Farmers repeatedly shared stories of having their routes increased significantly due to bridges and roads that are now weight restricted. Timber producers are facing similar challenges.
Story after story confirmed what we learned in a recent report from TRIP, a national transportation research group that found Wisconsin roads are in rough shape. It’s also why the Wisconsin Taxpayer’s Alliance gave our roads a “D” — the lowest grade on their 2015 report card.
From local government officials we heard an all too consistent story, as well. Due to a lack of state funding, many have increased their reliance on bonding to simply try and keep up. If it wasn’t increasing bonding, it was increasing the property tax or in some cases a local wheel tax. A city of Marshfield official discussed an upcoming referendum to exceed the property tax limit and increase property taxes by more than 10% to address several specific road projects. A Town of Lisbon official shared a story about how residents showed up at the annual meeting and voted for the most aggressive option, which included bonding for $8 million in road repairs over the next two years. That $8 million is approximately twice the town’s $4.5 million operating budget.
The other theme that was consistent was frustration. We heard business leaders and local government officials say, “It shouldn’t be this hard.”
Other states have come to an agreement on a solution to their transportation challenges. Over 20 states in the last several years have passed sustainable statewide transportation packages. Our neighbors in Michigan and Iowa are two of the more recent examples.
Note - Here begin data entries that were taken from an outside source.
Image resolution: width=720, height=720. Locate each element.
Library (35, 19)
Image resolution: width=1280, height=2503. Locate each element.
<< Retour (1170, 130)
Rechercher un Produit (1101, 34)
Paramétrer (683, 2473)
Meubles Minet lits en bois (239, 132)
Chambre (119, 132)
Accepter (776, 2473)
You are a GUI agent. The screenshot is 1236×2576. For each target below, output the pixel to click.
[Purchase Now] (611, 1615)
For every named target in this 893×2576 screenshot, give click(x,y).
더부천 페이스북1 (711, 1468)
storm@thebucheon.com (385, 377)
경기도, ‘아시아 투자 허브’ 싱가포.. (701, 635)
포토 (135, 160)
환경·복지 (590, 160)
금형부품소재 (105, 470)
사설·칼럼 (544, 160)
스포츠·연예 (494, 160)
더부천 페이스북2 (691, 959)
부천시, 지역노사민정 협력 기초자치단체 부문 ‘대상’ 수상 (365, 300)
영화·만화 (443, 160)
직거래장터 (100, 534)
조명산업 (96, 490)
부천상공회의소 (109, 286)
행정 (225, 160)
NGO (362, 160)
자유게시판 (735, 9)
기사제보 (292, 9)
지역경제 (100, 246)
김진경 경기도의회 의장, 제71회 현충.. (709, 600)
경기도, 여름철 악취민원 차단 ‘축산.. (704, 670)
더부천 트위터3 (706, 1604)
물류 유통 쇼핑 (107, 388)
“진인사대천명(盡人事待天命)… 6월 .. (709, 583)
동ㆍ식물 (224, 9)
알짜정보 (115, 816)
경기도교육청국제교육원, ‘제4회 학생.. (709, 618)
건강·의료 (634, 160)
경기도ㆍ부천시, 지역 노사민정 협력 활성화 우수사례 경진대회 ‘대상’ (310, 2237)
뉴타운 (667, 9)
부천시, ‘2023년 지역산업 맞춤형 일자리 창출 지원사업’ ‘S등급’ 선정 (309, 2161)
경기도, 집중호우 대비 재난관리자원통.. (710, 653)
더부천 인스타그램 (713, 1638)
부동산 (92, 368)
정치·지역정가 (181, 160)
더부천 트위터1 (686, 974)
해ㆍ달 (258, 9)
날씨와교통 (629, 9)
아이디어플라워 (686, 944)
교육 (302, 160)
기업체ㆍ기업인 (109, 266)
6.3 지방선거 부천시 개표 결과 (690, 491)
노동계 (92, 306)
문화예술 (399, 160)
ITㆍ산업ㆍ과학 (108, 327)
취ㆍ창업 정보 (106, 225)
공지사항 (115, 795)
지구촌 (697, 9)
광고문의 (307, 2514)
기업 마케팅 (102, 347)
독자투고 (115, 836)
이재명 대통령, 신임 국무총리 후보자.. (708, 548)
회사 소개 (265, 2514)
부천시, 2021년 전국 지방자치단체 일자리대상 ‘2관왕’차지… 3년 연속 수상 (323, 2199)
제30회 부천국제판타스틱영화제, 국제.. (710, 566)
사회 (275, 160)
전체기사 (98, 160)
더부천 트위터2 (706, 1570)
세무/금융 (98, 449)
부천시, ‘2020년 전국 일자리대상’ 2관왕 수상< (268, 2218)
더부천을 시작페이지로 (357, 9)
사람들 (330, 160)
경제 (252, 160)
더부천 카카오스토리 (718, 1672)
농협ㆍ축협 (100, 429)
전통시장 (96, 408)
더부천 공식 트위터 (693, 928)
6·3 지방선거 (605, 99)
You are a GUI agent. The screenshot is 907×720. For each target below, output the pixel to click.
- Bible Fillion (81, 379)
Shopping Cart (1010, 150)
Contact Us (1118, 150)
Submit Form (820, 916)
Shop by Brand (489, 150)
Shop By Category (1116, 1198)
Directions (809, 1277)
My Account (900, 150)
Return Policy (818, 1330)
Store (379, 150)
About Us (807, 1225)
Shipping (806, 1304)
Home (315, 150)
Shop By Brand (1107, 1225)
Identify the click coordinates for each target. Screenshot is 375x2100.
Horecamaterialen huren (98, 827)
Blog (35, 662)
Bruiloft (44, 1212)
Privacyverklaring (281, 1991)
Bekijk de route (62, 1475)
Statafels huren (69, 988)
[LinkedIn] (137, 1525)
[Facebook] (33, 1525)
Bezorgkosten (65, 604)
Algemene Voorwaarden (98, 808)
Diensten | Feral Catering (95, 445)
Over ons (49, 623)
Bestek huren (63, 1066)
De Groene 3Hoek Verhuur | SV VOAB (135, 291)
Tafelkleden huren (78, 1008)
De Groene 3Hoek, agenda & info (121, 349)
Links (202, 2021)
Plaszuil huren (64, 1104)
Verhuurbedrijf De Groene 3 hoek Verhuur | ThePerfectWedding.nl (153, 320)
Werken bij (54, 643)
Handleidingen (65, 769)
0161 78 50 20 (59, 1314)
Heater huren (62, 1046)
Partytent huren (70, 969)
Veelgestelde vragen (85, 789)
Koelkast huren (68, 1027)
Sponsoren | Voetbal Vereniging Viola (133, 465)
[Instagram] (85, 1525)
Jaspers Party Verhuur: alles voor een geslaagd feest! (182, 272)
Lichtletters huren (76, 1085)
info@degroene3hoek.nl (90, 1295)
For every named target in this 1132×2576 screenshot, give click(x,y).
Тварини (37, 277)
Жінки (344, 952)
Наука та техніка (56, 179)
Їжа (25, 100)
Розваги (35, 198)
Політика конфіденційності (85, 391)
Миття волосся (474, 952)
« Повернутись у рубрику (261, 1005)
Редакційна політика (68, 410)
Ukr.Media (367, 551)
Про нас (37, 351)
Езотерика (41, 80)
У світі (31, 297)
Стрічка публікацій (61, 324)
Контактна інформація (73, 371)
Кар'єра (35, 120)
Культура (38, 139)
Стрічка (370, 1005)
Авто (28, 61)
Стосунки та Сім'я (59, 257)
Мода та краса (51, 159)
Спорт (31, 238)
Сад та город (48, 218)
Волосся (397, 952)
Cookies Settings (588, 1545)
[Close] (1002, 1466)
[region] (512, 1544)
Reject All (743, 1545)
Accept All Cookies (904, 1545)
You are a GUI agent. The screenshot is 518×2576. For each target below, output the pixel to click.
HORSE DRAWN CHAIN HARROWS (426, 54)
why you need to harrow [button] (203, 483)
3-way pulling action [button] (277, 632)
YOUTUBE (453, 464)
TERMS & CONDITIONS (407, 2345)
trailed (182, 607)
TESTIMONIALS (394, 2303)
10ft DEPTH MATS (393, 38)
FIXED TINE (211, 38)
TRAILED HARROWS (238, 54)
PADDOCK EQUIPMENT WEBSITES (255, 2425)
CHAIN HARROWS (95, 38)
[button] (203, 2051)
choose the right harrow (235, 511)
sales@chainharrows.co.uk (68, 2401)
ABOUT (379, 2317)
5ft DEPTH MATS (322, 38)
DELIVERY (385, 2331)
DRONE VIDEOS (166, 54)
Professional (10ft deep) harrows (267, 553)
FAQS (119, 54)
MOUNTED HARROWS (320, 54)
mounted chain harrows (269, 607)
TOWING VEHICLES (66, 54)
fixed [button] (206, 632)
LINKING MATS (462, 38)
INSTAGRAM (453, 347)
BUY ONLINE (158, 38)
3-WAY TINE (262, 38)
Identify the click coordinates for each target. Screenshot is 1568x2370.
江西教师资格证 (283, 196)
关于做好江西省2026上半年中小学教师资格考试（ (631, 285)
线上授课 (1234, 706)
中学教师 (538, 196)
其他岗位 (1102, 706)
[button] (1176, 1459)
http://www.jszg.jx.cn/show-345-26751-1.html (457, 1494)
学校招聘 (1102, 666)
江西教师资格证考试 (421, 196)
Listening to stories of Wisconsin businesses hampered because of our deteriorating transportation infrastructure was difficult. Hearing local officials talk about the piecemeal solutions they are forced to come up with wasn’t any better.
In Wisconsin, we pay significantly less in our transportation user fees — meaning our combined vehicle registration fees and gas taxes — than any of our neighboring states. After listening to the effects on our business community and our citizens, the old adage of “penny wise and pound foolish” comes to mind.
It’s time to just fix it, Wisconsin.